John’s chief purpose of his gospel is stated at the beginning of his concluding epilogue in John 20:30,31. He stated the purpose of his gospel was to show that Jesus is Christ the Son of God. It was not a missionary appeal unlike the others. Rather it sought to strengthen and deepen the faith of those who were already Christian believers. John was aware that among the Jews there were those who remained disciples of John the Baptist and did not accept his testimony to Jesus being the Christ.

He also had to counter the gnostics who believed that Jesus was only a man. They believed that the heavenly Christ entered the man Jesus at his baptism and occupied him for the three years of his public ministry to impart true knowledge Up front in the beginning of the Gospel he sets up his key beliefs -the divinity of Jesus, faith in him, and having life in him.

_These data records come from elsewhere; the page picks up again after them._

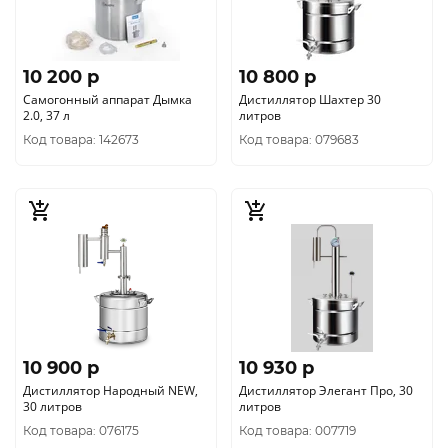
10 200 p
10 800 p
Самогонный аппарат Дымка
Дистиллятор Шахтер 30
2.0, 37 л
литров
Код товара: 142673
Код товара: 079683
10 900 p
10 930 p
Дистиллятор Народный NEW,
Дистиллятор Элегант Про, 30
30 литров
литров
Код товара: 076175
Код товара: 007719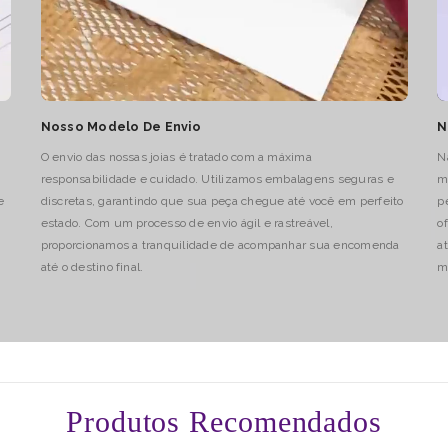
Nosso Modelo De Envio
N
O envio das nossas joias é tratado com a máxima
N
responsabilidade e cuidado. Utilizamos embalagens seguras e
m
e
discretas, garantindo que sua peça chegue até você em perfeito
p
estado. Com um processo de envio ágil e rastreável,
o
proporcionamos a tranquilidade de acompanhar sua encomenda
a
até o destino final.
m
Produtos Recomendados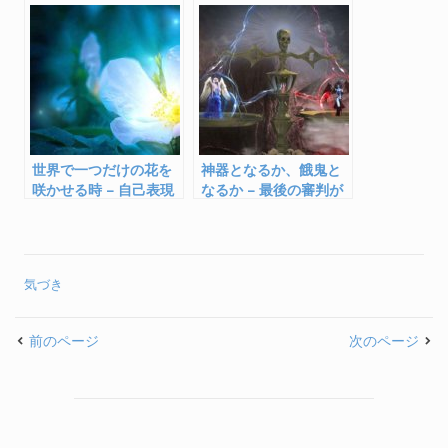
世界で一つだけの花を
神器となるか、餓鬼と
咲かせる時 – 自己表現
なるか – 最後の審判が
で皆を幸せにする
なされている
気づき
前のページ
次のページ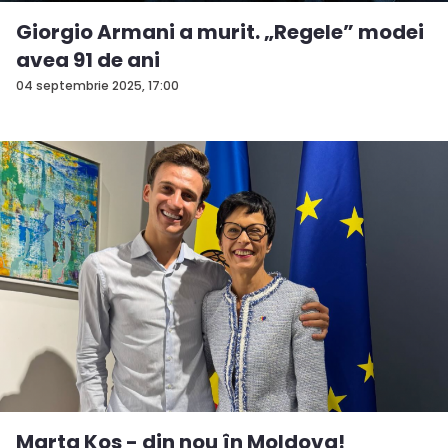
Giorgio Armani a murit. „Regele” modei
avea 91 de ani
04 septembrie 2025, 17:00
Marta Kos - din nou în Moldova!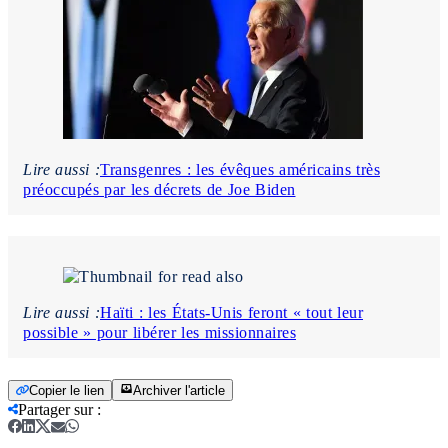
Lire aussi :
Transgenres : les évêques américains très
préoccupés par les décrets de Joe Biden
Lire aussi :
Haïti : les États-Unis feront « tout leur
possible » pour libérer les missionnaires
Copier le lien
Archiver l'article
Partager sur
: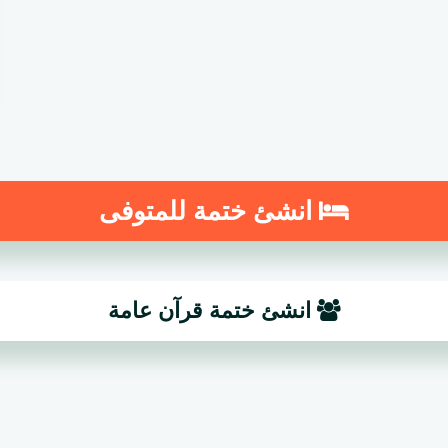
انشئ ختمة للمتوفى
انشئ ختمة قرآن عامة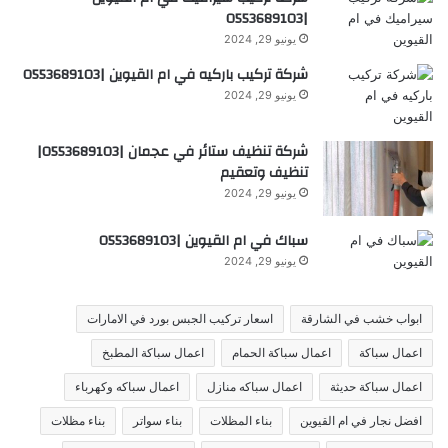
|0553689103
يونيو 29, 2024
شركة تركيب باركيه في ام القيوين |0553689103
يونيو 29, 2024
شركة تنظيف ستائر في عجمان |0553689103|
تنظيف وتعقيم
يونيو 29, 2024
سباك في ام القيوين |0553689103
يونيو 29, 2024
ابواب خشب في الشارقة
اسعار تركيب الجبس بورد في الامارات
اعمال سباكة
اعمال سباكة الحمام
اعمال سباكة المطبخ
اعمال سباكة حديثة
اعمال سباكه منازل
اعمال سباكه وكهرباء
افضل نجار في ام القيوين
بناء المظلات
بناء سواتر
بناء مظلات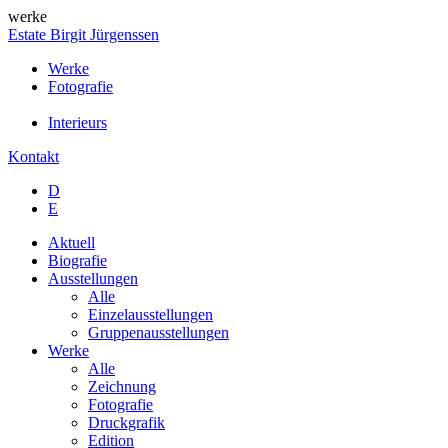
werke
Estate Birgit Jürgenssen
Werke
Fotografie
Interieurs
Kontakt
D
E
Aktuell
Biografie
Ausstellungen
Alle
Einzelausstellungen
Gruppenausstellungen
Werke
Alle
Zeichnung
Fotografie
Druckgrafik
Edition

The first 18 verses are known as the Prologue. We typically include the prologue as the last reading in the first Sunday after Christmas’ Lessons and Carols.

Where Matthew and Luke have nativity stories, and Mark has no nativity story, John’s Gospel shows that Christ has always been. This implication of Jesus’ preexistence contrasts sharply with the synoptic gospels, in which Jesus is born of a virgin or his birth is not mentioned at all

J” 1 In the beginning was the Word, and the Word was with God, and the Word was God. 2 He was with God in the beginning. 3 Through him all things were made; without him nothing was made that has been made. 4 In him was life, and that life was the light of all mankind. 5 The light shines in the darkness, and the darkness has not overcome it.”